ドイツのケーキといえば、昔、私が幼い頃に祖母が作ってくれたシュヴァルツヴェルダーキルシュトルテ(Schwarzwälderkirschtorte)やフランクフルタークランツ(Frankfurter Kranz)、ドナウヴェレ(Donauwelle)などが思い出に残っています。私の祖母はドイツ人で、ヘッセン州のリンブルクという街に住んでいましたが、日曜日のティータイムにはドイツ各地のさまざまなケーキを焼いてくれました。
ドイツはケーキの種類が多く、甘いけれど、フルーツがたっぷり使われていておいしいですよね。個人的には、家庭でのケーキやパン、ピザ作りなどは、コロナ禍で巣ごもり生活が続くなか、さらに身近になったように感じます。
日本産米粉で作ったドイツ発祥のアプフェルシュトロイゼルクーヘン
さて、2月の上旬に日本食品海外プロモーションセンターによって、ドイツにおける日本産米粉の認知度を上げるためのオンラインワークショップが開催されました。そこでは日本のさまざまな米粉事業者とともに、今回アンバサダーシェフに選ばれた、ミュンヘンでケーキ店「tanpopo」を営む岡田かな子さん監修の米粉を使ったケーキのレシピが紹介されました。
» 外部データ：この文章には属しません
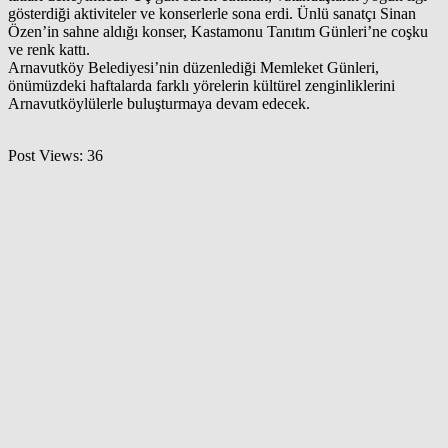
gösterdiği aktiviteler ve konserlerle sona erdi. Ünlü sanatçı Sinan
Özen’in sahne aldığı konser, Kastamonu Tanıtım Günleri’ne coşku
ve renk kattı.
Arnavutköy Belediyesi’nin düzenlediği Memleket Günleri,
önümüzdeki haftalarda farklı yörelerin kültürel zenginliklerini
Arnavutköylülerle buluşturmaya devam edecek.
Post Views:
36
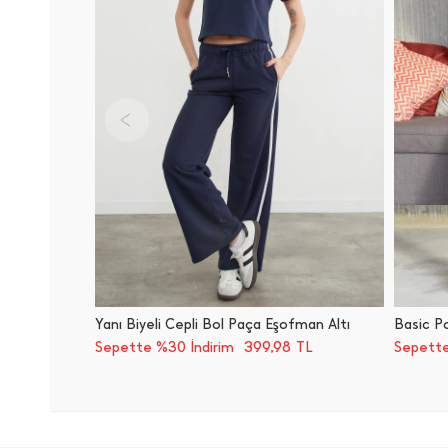
Yanı Biyeli Cepli Bol Paça Eşofman Altı
Basic Po
399,98
Sepette %30 İndirim
TL
Sepette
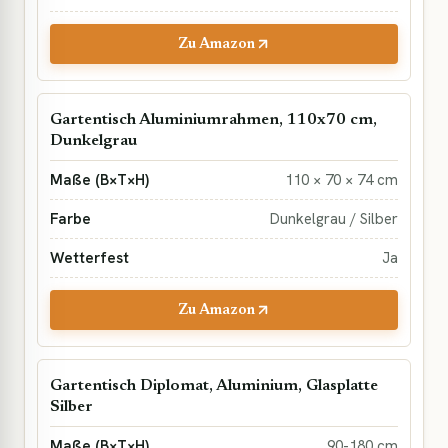
Zu Amazon
Gartentisch Aluminiumrahmen, 110x70 cm,
Dunkelgrau
110 × 70 × 74 cm
Dunkelgrau / Silber
Ja
Zu Amazon
Gartentisch Diplomat, Aluminium, Glasplatte
Silber
90-180 cm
岡田さんが考案したのは、「日本産米粉のアプフェルシュトロイゼルクーヘン」(Apfelstreuselkuchen)。これはクランブルの載ったリンゴのケーキです。私も実際に作ってみたのですが、日本産米粉を使うことで本来のずっしりとしたドイツ版のこのケーキに比べて、ふわふわで舌触りが軽い仕上がりに。その一方で、クランブルのサクサク感はそのままでした。また、ポン菓子を連想させるようなほんのり甘い後味も残るので、酸味のあるリンゴとも相性抜群! 小麦粉を米粉に置き換えるだけでこんなに違うのかと、可能性がぐんと広がりました。普段食べているドイツのケーキにアレンジを加えてみたい方、グルテンフリーのケーキを食べたい方は、ぜひユーチューブの動画を視聴しながら作ってみてください。
ワークショップでケーキの作り方を伝授する岡田さん
今日ではドイツの食文化もどんどん多様化、国際化してきています。アジア系のレストランやスーパーマーケットは、私が17年前にミュンヘンに住んでいた頃と比べても著しく増えました。ドイツ人は伝統を重んじ、新しい商品を売買することに対して慎重な印象がありますが、一方で、一度受け入れられた商品は長く愛されるという良さもあります。
地域に愛され続けているケーキ店「tanpopo」
ちなみに、岡田さんがミュンヘンで営むケーキ店「tanpopo」の最寄駅はMaillingerstraße(U1)。カフェスペースはいつもにぎわっており、抹茶ミルクレープやイチゴのショートケーキ、メロンパンなど、日本のスイーツも豊富に並びます。ぜひ皆さんも訪れてみてください。きっと懐かしい味に出会えます。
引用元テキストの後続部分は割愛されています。